In [1]:
# run the single model file fitted on 9:4:6 split data

# %run -i "C:/Users/LL/Desktop/RPI/24_Spring/AMLF/HW_5_SHAP_LIME/Enet_NeuralNet_v2.ipynb"

In [2]:
import numpy as np
import pandas as pd

df = pd.read_csv('C:/users/LL/Documents/GitHub/AMLF_projects/data.csv')

df = df.drop(columns = ['Unnamed: 0'])

# According to note 30: "Therefore, to predict returns at month t+1, we use most recent monthly characteristics at the end of month t." <br>
# Hence, **shift return t+1 to serve as response: r(t+1)**.

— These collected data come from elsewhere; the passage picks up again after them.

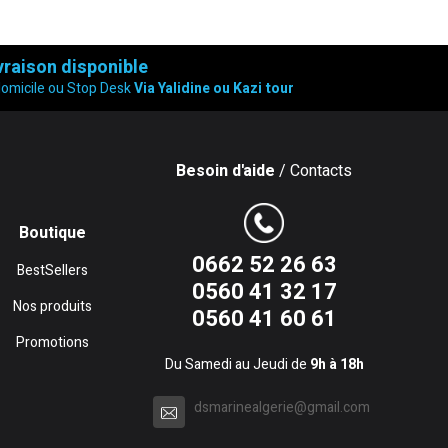
vraison disponible
domicile ou Stop Desk
Via Yalidine ou Kazi tour
Besoin d'aide
/ Contacts
Boutique
0662 52 26 63
BestSellers
0560 41 32 17
Nos produits
0560 41 60 61
Promotions
Du Samedi au Jeudi de
9h à 18h
dsmarinealgerie@gmail.com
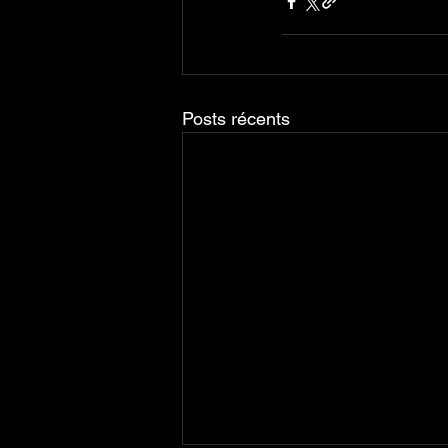
Posts récents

df['r(t+1)'] = df.groupby('permno')['return'].shift(-1)

### handle missing data

# According to note 30 (bottom of p 2248): "Another issue is missing characteristics, which we replace with the cross-sectional median at each month for each stock, respectively." <br>
# Hence, calculate monthly cross-sectional median for features: **'mom1m', 'mom12m', 'chmom', 'mom36m', 'turn', 'dolvol', 'idiovol', 'beta', 'betasq', 'ep', 'sp', 'agr', 'nincr'**.

df_filled = df.copy()
for feature in ['mom1m', 'mom12m', 'chmom', 'mom36m', 'turn', 'dolvol', 'idiovol', 'beta', 'betasq', 'ep', 'sp', 'agr', 'nincr']:
    df_filled[feature] = df_filled.groupby('Date')[feature].transform(lambda x: x.fillna(x.median()))

df_filled.isna().sum()

df.loc[:, ['mom1m', 'mom12m', 'chmom', 'mom36m', 'turn', 'dolvol', 'idiovol', 'beta', 'betasq', 'ep', 'sp', 'agr', 'nincr']] = df_filled.loc[:,['mom1m', 'mom12m', 'chmom', 'mom36m', 'turn', 'dolvol', 'idiovol', 'beta', 'betasq', 'ep', 'sp', 'agr', 'nincr']]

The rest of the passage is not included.